The second example is a personal one. I grew up a child of poverty and abuse who followed five older siblings to school. School success was not a priority for any of them and the expectations for the sixth Hierck child were not high. It was not likely, nor fair to my teachers, that I was going to be intrinsically motivated or do the right things for the right reasons. In fact I probably was motivated but my motivation was towards those things that would be viewed as anti-social, and that I was well versed in. I can recall teachers who I simply wore down and pushed to the point where they had little energy left to salvage anything for me. It’s not that I was unaware of the right things or didn’t see what success created for my peers. I just didn’t see how that was a possibility for me nor did I have any examples at home that would have made it seem attainable.

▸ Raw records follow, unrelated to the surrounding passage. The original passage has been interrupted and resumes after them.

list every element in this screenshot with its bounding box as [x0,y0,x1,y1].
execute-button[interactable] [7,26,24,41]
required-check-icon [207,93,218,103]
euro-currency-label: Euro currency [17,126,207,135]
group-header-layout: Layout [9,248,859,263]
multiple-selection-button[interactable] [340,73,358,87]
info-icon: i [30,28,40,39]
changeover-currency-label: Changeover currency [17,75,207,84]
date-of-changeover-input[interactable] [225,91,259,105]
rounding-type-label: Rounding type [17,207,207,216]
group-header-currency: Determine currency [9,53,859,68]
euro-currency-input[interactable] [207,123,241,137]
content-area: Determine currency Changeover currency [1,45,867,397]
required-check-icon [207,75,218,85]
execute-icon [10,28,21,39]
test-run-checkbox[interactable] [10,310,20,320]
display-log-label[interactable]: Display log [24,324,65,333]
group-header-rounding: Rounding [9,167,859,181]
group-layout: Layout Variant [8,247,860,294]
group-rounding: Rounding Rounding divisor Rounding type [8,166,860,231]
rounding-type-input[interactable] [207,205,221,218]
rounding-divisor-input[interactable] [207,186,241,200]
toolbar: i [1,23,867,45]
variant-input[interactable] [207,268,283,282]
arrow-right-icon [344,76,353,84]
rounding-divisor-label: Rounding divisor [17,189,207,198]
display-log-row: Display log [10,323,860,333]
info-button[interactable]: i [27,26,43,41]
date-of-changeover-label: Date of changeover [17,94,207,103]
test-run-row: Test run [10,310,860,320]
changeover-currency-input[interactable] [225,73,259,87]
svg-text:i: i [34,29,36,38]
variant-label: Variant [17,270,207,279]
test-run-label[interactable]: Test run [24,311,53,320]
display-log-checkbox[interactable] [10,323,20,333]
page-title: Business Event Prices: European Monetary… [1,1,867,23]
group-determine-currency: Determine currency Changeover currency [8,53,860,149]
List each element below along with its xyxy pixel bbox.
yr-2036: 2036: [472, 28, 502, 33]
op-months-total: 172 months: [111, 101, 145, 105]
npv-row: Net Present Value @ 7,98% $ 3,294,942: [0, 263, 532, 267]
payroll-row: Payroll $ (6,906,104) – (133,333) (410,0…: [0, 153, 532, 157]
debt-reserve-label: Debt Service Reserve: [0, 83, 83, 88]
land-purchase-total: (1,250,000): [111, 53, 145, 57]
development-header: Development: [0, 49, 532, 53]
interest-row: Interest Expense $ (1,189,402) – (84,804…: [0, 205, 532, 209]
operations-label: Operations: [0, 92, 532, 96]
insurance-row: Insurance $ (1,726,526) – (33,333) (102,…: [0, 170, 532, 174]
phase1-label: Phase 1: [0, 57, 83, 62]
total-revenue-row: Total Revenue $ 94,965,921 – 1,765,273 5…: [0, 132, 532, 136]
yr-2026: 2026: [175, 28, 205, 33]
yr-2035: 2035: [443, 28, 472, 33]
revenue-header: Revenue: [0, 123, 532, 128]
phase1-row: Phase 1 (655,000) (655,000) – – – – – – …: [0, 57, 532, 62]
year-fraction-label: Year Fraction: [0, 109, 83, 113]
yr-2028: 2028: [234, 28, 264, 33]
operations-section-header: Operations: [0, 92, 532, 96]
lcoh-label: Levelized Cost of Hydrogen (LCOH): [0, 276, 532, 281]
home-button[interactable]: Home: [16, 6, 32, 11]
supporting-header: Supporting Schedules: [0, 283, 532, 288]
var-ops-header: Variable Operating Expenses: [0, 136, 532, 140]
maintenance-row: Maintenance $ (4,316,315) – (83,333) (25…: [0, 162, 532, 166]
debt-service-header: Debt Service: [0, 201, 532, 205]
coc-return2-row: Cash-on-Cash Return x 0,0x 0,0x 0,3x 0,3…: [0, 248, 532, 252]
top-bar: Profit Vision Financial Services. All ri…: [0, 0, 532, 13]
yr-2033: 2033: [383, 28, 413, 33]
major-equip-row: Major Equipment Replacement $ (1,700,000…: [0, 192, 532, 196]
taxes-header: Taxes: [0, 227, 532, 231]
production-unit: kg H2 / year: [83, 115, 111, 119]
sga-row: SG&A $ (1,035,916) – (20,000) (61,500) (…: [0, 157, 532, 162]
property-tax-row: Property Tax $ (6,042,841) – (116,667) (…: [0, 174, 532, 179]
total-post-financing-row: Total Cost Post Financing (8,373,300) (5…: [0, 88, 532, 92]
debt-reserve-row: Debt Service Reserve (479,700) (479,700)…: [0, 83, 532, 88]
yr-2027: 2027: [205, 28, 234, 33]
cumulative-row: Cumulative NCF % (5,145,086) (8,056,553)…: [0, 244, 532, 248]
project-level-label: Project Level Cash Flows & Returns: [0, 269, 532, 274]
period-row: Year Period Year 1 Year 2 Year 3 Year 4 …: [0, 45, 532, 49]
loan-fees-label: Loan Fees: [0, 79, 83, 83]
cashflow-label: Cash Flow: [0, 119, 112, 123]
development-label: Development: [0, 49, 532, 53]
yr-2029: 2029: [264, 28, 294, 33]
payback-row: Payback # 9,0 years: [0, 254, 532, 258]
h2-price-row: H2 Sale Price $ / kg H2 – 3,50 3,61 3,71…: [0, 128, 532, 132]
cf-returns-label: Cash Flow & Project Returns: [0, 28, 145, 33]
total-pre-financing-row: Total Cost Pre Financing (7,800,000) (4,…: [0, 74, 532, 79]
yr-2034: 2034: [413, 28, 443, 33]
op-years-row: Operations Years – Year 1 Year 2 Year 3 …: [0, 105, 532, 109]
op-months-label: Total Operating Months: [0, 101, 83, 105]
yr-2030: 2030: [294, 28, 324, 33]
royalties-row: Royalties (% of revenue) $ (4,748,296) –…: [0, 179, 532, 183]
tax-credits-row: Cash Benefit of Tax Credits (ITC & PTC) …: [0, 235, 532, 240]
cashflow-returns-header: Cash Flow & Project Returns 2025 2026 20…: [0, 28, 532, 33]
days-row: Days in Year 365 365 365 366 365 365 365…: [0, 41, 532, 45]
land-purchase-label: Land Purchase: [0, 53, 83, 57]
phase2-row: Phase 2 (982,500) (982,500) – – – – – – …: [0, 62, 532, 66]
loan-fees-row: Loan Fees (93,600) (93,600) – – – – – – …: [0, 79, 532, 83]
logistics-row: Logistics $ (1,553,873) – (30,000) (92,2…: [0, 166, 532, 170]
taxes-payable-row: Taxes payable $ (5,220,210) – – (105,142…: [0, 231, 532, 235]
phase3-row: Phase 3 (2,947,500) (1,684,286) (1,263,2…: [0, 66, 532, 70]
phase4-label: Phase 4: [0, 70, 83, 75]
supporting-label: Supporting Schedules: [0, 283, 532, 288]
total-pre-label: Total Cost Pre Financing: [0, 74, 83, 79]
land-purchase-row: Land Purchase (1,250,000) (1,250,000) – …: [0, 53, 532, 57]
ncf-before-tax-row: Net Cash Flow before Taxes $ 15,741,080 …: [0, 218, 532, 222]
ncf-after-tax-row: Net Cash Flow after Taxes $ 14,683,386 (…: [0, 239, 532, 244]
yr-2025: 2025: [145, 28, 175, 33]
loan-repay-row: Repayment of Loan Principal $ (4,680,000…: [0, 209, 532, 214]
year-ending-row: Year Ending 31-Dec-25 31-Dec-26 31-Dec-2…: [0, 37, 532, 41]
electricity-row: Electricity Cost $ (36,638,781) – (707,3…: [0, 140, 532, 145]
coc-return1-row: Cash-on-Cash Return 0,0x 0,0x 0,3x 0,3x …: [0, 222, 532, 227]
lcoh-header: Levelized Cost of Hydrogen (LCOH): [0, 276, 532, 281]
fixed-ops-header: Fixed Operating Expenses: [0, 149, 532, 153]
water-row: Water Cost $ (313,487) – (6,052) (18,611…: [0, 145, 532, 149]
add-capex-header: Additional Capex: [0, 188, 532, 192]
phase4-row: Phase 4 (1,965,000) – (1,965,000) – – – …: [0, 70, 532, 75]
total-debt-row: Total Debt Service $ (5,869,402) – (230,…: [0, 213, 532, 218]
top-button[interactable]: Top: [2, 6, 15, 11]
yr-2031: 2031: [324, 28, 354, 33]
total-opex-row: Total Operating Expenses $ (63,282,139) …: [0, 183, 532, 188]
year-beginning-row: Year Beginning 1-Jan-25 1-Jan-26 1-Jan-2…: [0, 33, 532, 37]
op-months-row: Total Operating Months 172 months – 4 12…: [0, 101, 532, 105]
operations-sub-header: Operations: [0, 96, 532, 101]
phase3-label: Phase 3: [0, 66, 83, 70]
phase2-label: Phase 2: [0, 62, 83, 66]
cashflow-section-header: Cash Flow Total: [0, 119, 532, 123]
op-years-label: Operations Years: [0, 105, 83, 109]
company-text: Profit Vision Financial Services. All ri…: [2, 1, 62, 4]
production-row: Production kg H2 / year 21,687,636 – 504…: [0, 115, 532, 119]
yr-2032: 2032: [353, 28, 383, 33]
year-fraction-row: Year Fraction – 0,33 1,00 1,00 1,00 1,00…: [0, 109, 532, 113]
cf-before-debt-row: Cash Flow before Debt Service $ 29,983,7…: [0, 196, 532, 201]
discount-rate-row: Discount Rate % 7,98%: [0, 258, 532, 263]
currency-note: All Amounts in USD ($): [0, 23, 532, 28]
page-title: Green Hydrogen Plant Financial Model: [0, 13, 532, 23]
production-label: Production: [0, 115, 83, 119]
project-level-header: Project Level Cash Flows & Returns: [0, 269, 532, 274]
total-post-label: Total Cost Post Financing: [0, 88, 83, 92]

The details of the changes that occurred for me are beyond the space a blog permits but one of the key pieces for me came in the form of extrinsic motivators. When my family moved across the country and I arrived in a new school, opportunities appeared that allowed for a significant change to happen. One of the first forms of extrinsic motivation came in the form of math contests that spurred a confidence level in me that allowed me to view things differently. I will remain forever grateful to Mr. Huberman for identifying a skill in me and setting up a forum that provided acknowledgement for that skill. I had not had much experience with that feeling and built on that experience. It was one of numerous external pieces that shaped a new direction for me. As is the case with many of our students, I didn’t need the external forever but it was the kick-start that allowed for change to occur. This view is summarized in our recently released book:
“Over time, the goal is to move to more intrinsic and less extrinsic
reinforcement, when students make good decisions for the sake
of satisfaction it instills instead of the rewards it brings.”
While I know that my practice has been enriched and improved over time, I also know that some things I did early in my career have stood the test of time. One of these that also fits my notion of external motivators is an activity I called post cards from school. Each student in my Science class was given a 4 x 6 index card and asked to draw a picture on the unlined side of any science related theme. I used this as an early indicator of what appealed to them in the course. I collected the cards and on the right half of the lined side I wrote the parent/guardian name and home address. These then became post cards that I sent home at some point during the school year. Post cards always contain only positive messages and that was the challenge for me. I needed some authentic, descriptive feedback that I could share about each student. This could have been a challenge for my struggling learners but instead focussed my attention on looking for the good news. On some levels it was a bigger challenge to create a message for my most able learners that went beyond some of the standard comments they have received throughout their school careers (a pleasure to have in class, a commendable student, outstanding achievement, excellent work) and also carried some meaning. The impact of this extrinsic reward was palpable throughout the school year as both students and parents appreciated the recognition.
Moving forward, I remain open to my thinking continuing to evolve around this topic. I do want to avoid the creation of a dependency on reward before the exhibition of expected/accepted behaviors. I also want to remain committed to helping those students who aren’t connected to their intrinsic motivators make those connections. Even if it takes a little external magic to make it so.